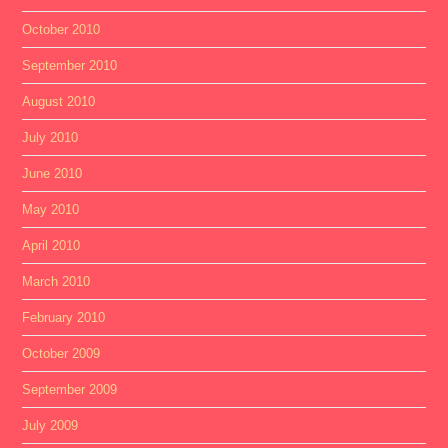
October 2010
September 2010
August 2010
July 2010
June 2010
May 2010
April 2010
March 2010
February 2010
October 2009
September 2009
July 2009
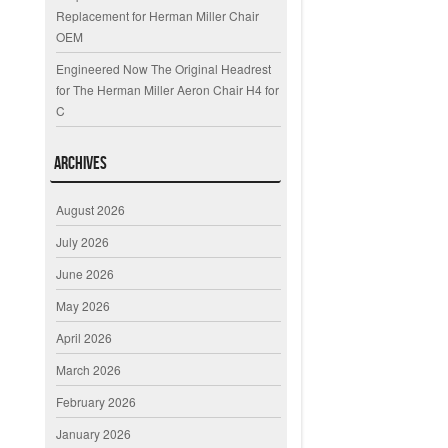
Replacement for Herman Miller Chair
OEM
Engineered Now The Original Headrest
for The Herman Miller Aeron Chair H4 for
C
Archives
August 2026
July 2026
June 2026
May 2026
April 2026
March 2026
February 2026
January 2026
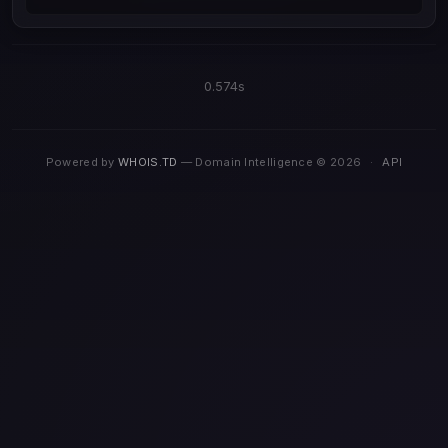
0.574s
Powered by
WHOIS.TD
— Domain Intelligence © 2026
·
API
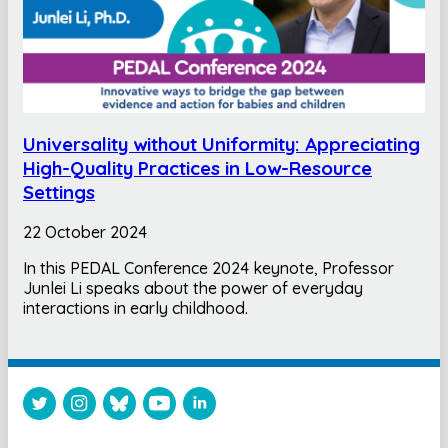
Universality without Uniformity: Appreciating
High-Quality Practices in Low-Resource
Settings
22 October 2024
In this PEDAL Conference 2024 keynote, Professor
Junlei Li speaks about the power of everyday
interactions in early childhood.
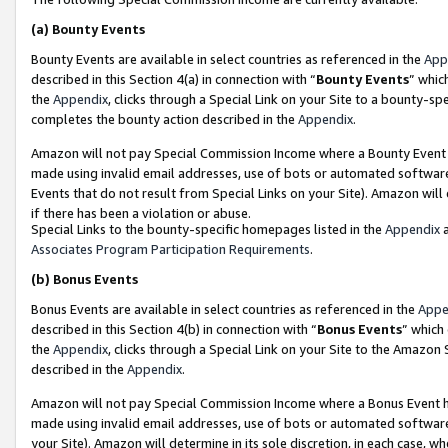
(a)
Bounty Events
Bounty Events are available in select countries as referenced in the
App
described in this Section 4(a) in connection with “
Bounty Events
” whic
the
Appendix
, clicks through a Special Link on your Site to a bounty-s
completes the bounty action described in the
Appendix
.
Amazon will not pay Special Commission Income where a Bounty Event ha
made using invalid email addresses, use of bots or automated software
Events that do not result from Special Links on your Site). Amazon will 
if there has been a violation or abuse.
Special Links to the bounty-specific homepages listed in the
Appendix
a
Associates Program Participation Requirements
.
(b)
Bonus Events
Bonus Events are available in select countries as referenced in the
Appe
described in this Section 4(b) in connection with “
Bonus Events
” which
the
Appendix
, clicks through a Special Link on your Site to the Amazon
described in the
Appendix
.
Amazon will not pay Special Commission Income where a Bonus Event has
made using invalid email addresses, use of bots or automated software,
your Site). Amazon will determine in its sole discretion, in each case, w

### Work item
The answer must be an exact copy of the lines above, from the start of the records through the line with "Engineered Now The Original Headrest", and of nothing else; no pictures belong in it.

### Response box
October 2010
September 2010
August 2010
July 2010
June 2010
May 2010
April 2010
March 2010
February 2010
October 2009
September 2009
July 2009
Replacement for Herman Miller Chair
OEM
Engineered Now The Original Headrest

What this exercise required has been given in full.